Records provided:

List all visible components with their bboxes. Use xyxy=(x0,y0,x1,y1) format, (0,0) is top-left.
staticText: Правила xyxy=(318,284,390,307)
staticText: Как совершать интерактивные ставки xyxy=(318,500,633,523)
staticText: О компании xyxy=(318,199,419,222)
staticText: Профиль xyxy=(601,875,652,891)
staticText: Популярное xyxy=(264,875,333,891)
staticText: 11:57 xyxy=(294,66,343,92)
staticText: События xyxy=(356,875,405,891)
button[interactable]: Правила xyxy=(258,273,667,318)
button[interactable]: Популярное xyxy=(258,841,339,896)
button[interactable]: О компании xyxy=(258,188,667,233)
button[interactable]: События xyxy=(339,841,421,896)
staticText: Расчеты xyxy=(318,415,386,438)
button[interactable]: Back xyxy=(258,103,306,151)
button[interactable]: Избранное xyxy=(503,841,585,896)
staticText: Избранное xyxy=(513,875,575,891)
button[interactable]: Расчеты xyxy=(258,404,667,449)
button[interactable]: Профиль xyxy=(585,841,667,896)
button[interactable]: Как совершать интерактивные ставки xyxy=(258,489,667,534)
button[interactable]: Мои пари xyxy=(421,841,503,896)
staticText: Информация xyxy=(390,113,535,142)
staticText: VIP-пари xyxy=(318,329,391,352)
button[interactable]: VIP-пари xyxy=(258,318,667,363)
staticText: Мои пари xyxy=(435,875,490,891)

Exercise aim: The reply should restate the records above in full, character for character.

Task answer:
List all visible components with their bboxes. Use xyxy=(x0,y0,x1,y1) format, (0,0) is top-left.
staticText: Правила xyxy=(318,284,390,307)
staticText: Как совершать интерактивные ставки xyxy=(318,500,633,523)
staticText: О компании xyxy=(318,199,419,222)
staticText: Профиль xyxy=(601,875,652,891)
staticText: Популярное xyxy=(264,875,333,891)
staticText: 11:57 xyxy=(294,66,343,92)
staticText: События xyxy=(356,875,405,891)
button[interactable]: Правила xyxy=(258,273,667,318)
button[interactable]: Популярное xyxy=(258,841,339,896)
button[interactable]: О компании xyxy=(258,188,667,233)
button[interactable]: События xyxy=(339,841,421,896)
staticText: Расчеты xyxy=(318,415,386,438)
button[interactable]: Back xyxy=(258,103,306,151)
button[interactable]: Избранное xyxy=(503,841,585,896)
staticText: Избранное xyxy=(513,875,575,891)
button[interactable]: Расчеты xyxy=(258,404,667,449)
button[interactable]: Профиль xyxy=(585,841,667,896)
button[interactable]: Как совершать интерактивные ставки xyxy=(258,489,667,534)
button[interactable]: Мои пари xyxy=(421,841,503,896)
staticText: Информация xyxy=(390,113,535,142)
staticText: VIP-пари xyxy=(318,329,391,352)
button[interactable]: VIP-пари xyxy=(258,318,667,363)
staticText: Мои пари xyxy=(435,875,490,891)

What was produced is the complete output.